The Enormous Space
A double solo exhibition
January 20–April 8, 2018
Exhibition halls A and B
F2 Building, OCT-LOFT
Enping Road, Nanshan
Shenzhen
China
Hours: Tuesday–Sunday 10am–5:30pm
info@ocat.org.cn
The Enormous Space: Double Solo Exhibition of Lee Kit and Cui Jie shows brand new works by the two artists.
“The Enormous Space” is a short story by J.G. Ballard, the famed British writer born in Shanghai’s former concessions, that maps how space is produced in art, uniting the inner imaginary world and external reality. Weary and fearful of suburban life, the protagonist of the story decides to never set foot outdoors again, using the gate of his house as a weapon against the outside world. Ultimately, his almost primitive lifestyle reveals how the physical space outside compressed life itself, and paradoxically expanded his inner world.

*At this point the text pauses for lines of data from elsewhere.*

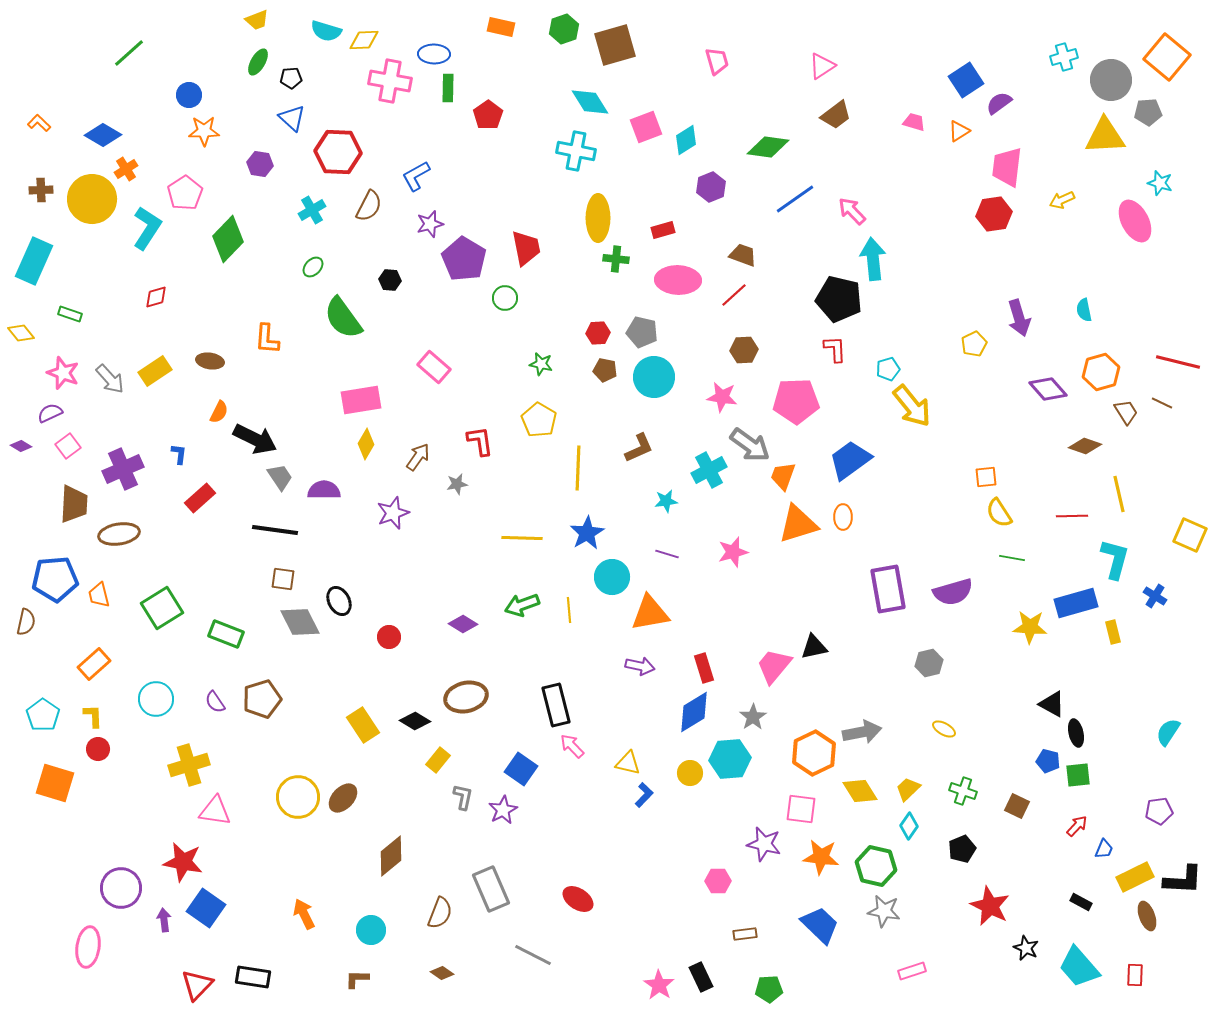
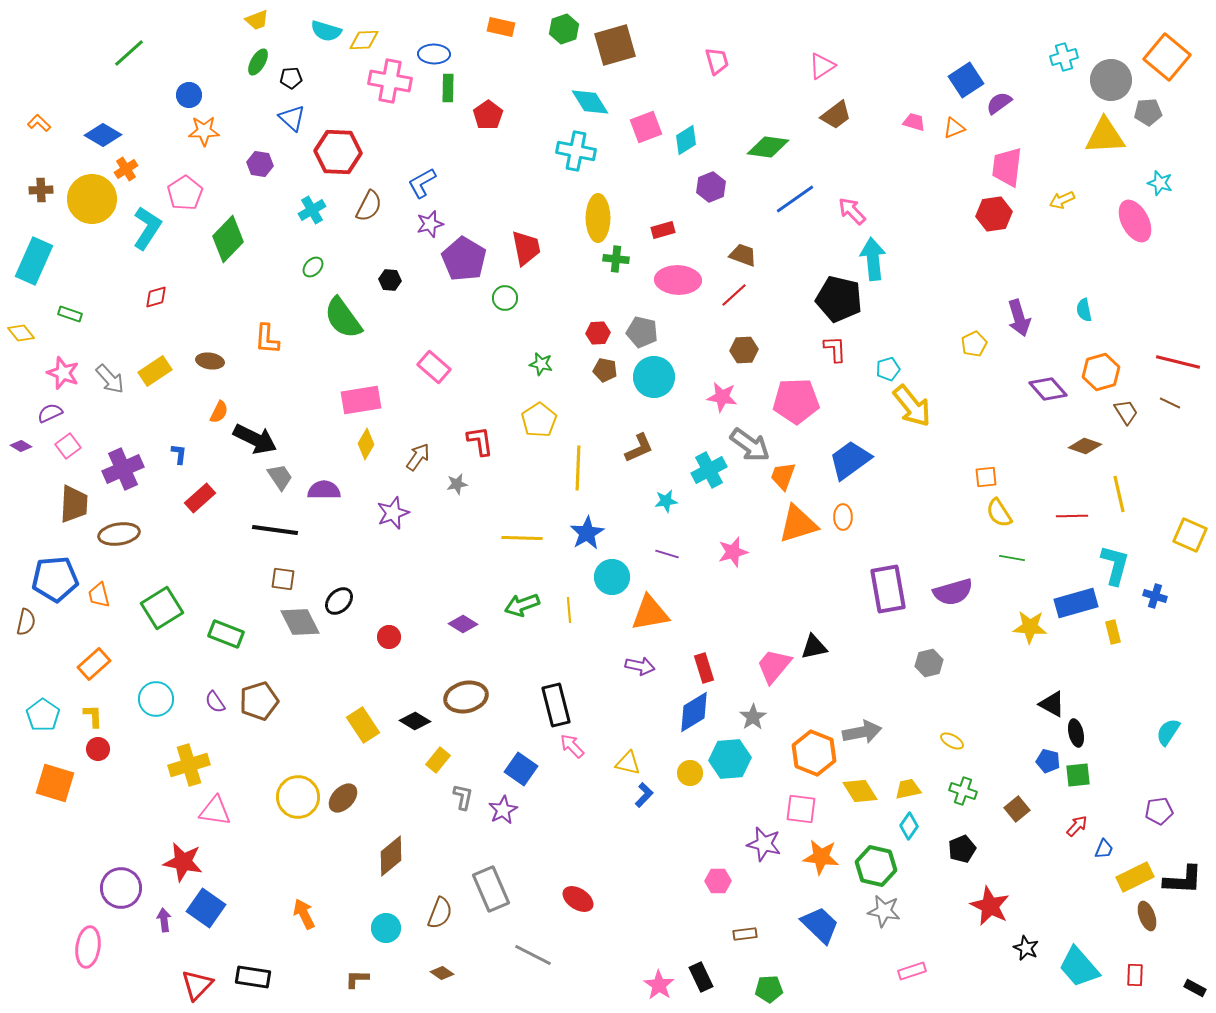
orange triangle at (959, 131): moved 5 px left, 3 px up; rotated 10 degrees clockwise
blue L-shape at (416, 176): moved 6 px right, 7 px down
brown line at (1162, 403): moved 8 px right
yellow pentagon at (539, 420): rotated 8 degrees clockwise
cyan L-shape at (1115, 559): moved 6 px down
blue cross at (1155, 596): rotated 15 degrees counterclockwise
black ellipse at (339, 601): rotated 72 degrees clockwise
brown pentagon at (262, 699): moved 3 px left, 2 px down
yellow ellipse at (944, 729): moved 8 px right, 12 px down
orange hexagon at (814, 753): rotated 12 degrees counterclockwise
yellow trapezoid at (908, 789): rotated 32 degrees clockwise
brown square at (1017, 806): moved 3 px down; rotated 25 degrees clockwise
black rectangle at (1081, 902): moved 114 px right, 86 px down
cyan circle at (371, 930): moved 15 px right, 2 px up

Cui Jie references architect Le Corbusier’s unrealized design Maison Feuter (1950). All of Cui Jie’s drawings, sketches, and sculptures in this show come out of her research into Chinese architecture and public sculpture. Her paintings reflect the modes of expression mediated by urbanization and personal aesthetics for the past 30 years or the transitional period from planned economy to market economy. Using cumulative techniques, the paintings build up architectural details, breaking away from the linear logic of perspectival space. Modeled on Le Corbusier’s furniture, new works connect the body and urban space. This work references one of the architect’s unrealized domestic buildings intended to fulfill the basic human living requirement—intended as a way to liberate humankind, it also suffocated the progress and development of social aesthetics.

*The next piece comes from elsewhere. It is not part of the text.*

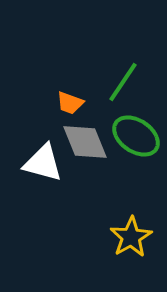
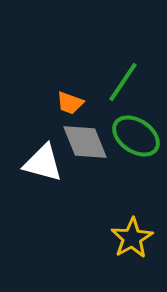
yellow star: moved 1 px right, 1 px down
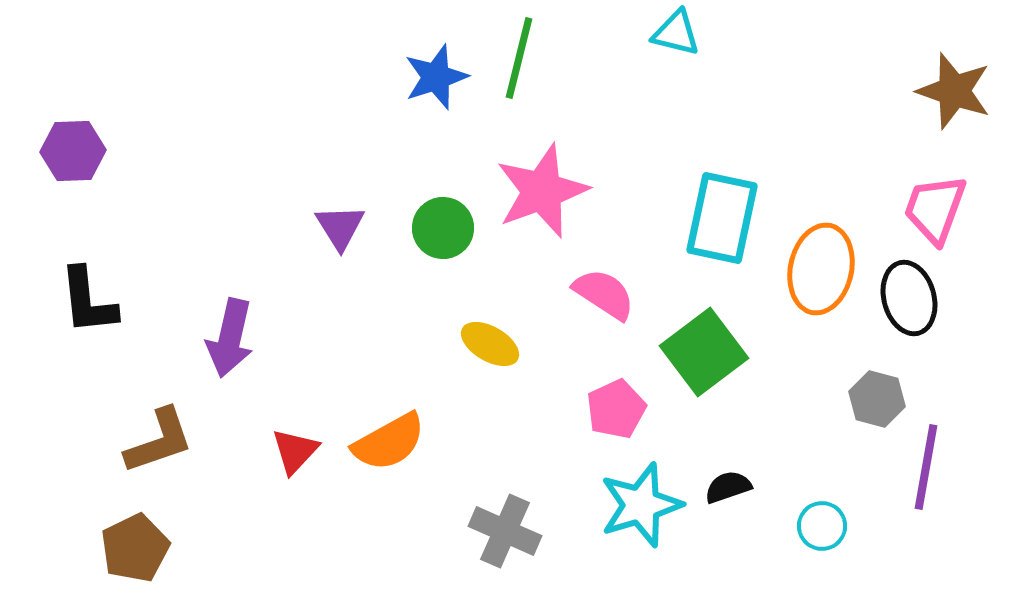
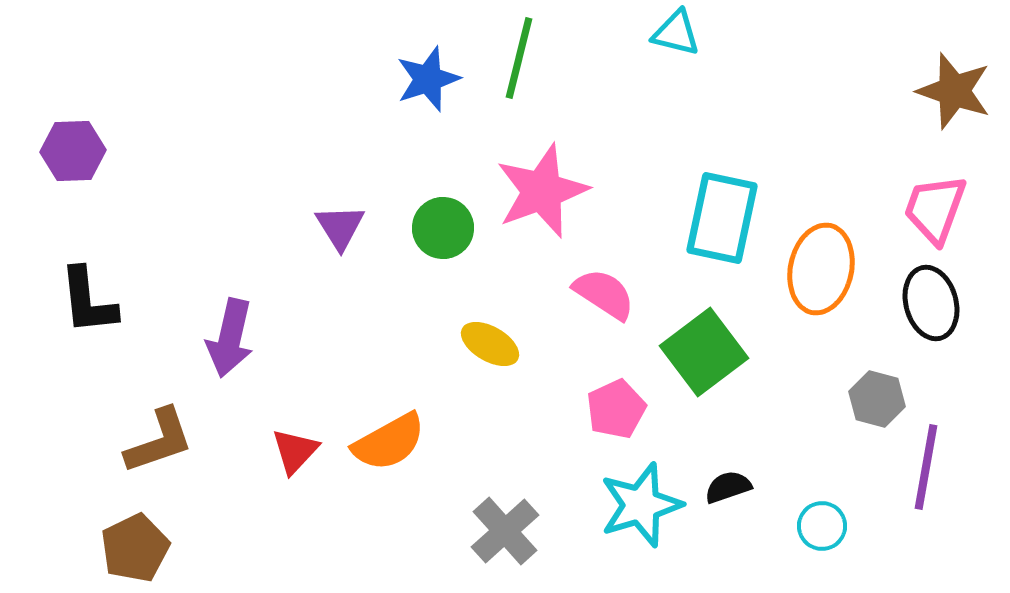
blue star: moved 8 px left, 2 px down
black ellipse: moved 22 px right, 5 px down
gray cross: rotated 24 degrees clockwise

Lee Kit’s I didn’t know that I was dead is composed of ambiguous poetic texts, dislocated walls, and diluted and overlaid colors, assembling and blending mundane fragments. Using space as a canvas, the work combines projection and sound to juxtapose multiple highly personal narratives. Through psychological transference, it constructs a new depth-of-field inside the exhibition, molding the inner space of the work inner space. This irregular space creates a familiar environment through obstruction and perspectival juxtaposition, responding to the object under the framework of the modern city while attempting to awaken the obscure consciousness of the audience.